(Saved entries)
....................

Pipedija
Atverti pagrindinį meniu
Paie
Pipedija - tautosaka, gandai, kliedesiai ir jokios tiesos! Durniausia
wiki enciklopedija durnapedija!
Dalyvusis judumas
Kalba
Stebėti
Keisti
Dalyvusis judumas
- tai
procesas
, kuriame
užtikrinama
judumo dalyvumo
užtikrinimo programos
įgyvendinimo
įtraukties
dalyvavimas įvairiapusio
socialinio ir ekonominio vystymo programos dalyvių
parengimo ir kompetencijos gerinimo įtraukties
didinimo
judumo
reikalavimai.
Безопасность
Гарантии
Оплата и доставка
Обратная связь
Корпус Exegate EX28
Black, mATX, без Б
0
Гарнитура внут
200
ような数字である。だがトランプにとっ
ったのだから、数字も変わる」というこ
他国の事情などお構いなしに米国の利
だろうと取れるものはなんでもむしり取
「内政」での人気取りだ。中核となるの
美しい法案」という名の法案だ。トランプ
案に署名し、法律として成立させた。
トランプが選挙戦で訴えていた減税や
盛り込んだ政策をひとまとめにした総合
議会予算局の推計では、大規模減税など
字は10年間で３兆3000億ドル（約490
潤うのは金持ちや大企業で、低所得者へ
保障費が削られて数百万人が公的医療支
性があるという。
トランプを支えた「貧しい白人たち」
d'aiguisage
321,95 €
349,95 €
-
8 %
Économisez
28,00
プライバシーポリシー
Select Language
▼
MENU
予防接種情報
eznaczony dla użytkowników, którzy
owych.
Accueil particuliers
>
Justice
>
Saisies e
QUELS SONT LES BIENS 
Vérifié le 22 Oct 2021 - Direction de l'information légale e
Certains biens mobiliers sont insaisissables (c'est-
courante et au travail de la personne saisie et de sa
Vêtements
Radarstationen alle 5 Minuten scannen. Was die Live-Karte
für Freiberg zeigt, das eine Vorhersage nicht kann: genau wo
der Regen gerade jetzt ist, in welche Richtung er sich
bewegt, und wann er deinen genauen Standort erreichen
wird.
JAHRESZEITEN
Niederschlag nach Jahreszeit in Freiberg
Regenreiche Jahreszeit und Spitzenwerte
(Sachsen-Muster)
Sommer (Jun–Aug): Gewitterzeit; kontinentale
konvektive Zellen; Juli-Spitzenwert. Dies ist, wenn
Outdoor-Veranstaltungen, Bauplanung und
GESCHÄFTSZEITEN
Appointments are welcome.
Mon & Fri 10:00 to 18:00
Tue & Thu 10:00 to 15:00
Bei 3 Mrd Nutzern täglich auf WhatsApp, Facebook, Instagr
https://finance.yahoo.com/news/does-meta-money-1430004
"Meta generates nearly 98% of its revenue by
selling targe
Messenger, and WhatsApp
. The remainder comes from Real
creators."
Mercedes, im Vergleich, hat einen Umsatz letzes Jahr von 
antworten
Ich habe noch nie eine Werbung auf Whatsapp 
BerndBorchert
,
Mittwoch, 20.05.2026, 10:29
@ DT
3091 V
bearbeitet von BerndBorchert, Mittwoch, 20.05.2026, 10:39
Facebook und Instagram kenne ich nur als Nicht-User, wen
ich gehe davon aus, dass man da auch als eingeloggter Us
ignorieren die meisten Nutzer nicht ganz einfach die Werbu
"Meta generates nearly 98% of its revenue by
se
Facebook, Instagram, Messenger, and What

....................

WORK TASK:
Every line above must appear again in your reply, exactly as written.

COMPLETED TASK:
Pipedija
Atverti pagrindinį meniu
Paie
Pipedija - tautosaka, gandai, kliedesiai ir jokios tiesos! Durniausia
wiki enciklopedija durnapedija!
Dalyvusis judumas
Kalba
Stebėti
Keisti
Dalyvusis judumas
- tai
procesas
, kuriame
užtikrinama
judumo dalyvumo
užtikrinimo programos
įgyvendinimo
įtraukties
dalyvavimas įvairiapusio
socialinio ir ekonominio vystymo programos dalyvių
parengimo ir kompetencijos gerinimo įtraukties
didinimo
judumo
reikalavimai.
Безопасность
Гарантии
Оплата и доставка
Обратная связь
Корпус Exegate EX28
Black, mATX, без Б
0
Гарнитура внут
200
ような数字である。だがトランプにとっ
ったのだから、数字も変わる」というこ
他国の事情などお構いなしに米国の利
だろうと取れるものはなんでもむしり取
「内政」での人気取りだ。中核となるの
美しい法案」という名の法案だ。トランプ
案に署名し、法律として成立させた。
トランプが選挙戦で訴えていた減税や
盛り込んだ政策をひとまとめにした総合
議会予算局の推計では、大規模減税など
字は10年間で３兆3000億ドル（約490
潤うのは金持ちや大企業で、低所得者へ
保障費が削られて数百万人が公的医療支
性があるという。
トランプを支えた「貧しい白人たち」
d'aiguisage
321,95 €
349,95 €
-
8 %
Économisez
28,00
プライバシーポリシー
Select Language
▼
MENU
予防接種情報
eznaczony dla użytkowników, którzy
owych.
Accueil particuliers
>
Justice
>
Saisies e
QUELS SONT LES BIENS 
Vérifié le 22 Oct 2021 - Direction de l'information légale e
Certains biens mobiliers sont insaisissables (c'est-
courante et au travail de la personne saisie et de sa
Vêtements
Radarstationen alle 5 Minuten scannen. Was die Live-Karte
für Freiberg zeigt, das eine Vorhersage nicht kann: genau wo
der Regen gerade jetzt ist, in welche Richtung er sich
bewegt, und wann er deinen genauen Standort erreichen
wird.
JAHRESZEITEN
Niederschlag nach Jahreszeit in Freiberg
Regenreiche Jahreszeit und Spitzenwerte
(Sachsen-Muster)
Sommer (Jun–Aug): Gewitterzeit; kontinentale
konvektive Zellen; Juli-Spitzenwert. Dies ist, wenn
Outdoor-Veranstaltungen, Bauplanung und
GESCHÄFTSZEITEN
Appointments are welcome.
Mon & Fri 10:00 to 18:00
Tue & Thu 10:00 to 15:00
Bei 3 Mrd Nutzern täglich auf WhatsApp, Facebook, Instagr
https://finance.yahoo.com/news/does-meta-money-1430004
"Meta generates nearly 98% of its revenue by
selling targe
Messenger, and WhatsApp
. The remainder comes from Real
creators."
Mercedes, im Vergleich, hat einen Umsatz letzes Jahr von 
antworten
Ich habe noch nie eine Werbung auf Whatsapp 
BerndBorchert
,
Mittwoch, 20.05.2026, 10:29
@ DT
3091 V
bearbeitet von BerndBorchert, Mittwoch, 20.05.2026, 10:39
Facebook und Instagram kenne ich nur als Nicht-User, wen
ich gehe davon aus, dass man da auch als eingeloggter Us
ignorieren die meisten Nutzer nicht ganz einfach die Werbu
"Meta generates nearly 98% of its revenue by
se
Facebook, Instagram, Messenger, and What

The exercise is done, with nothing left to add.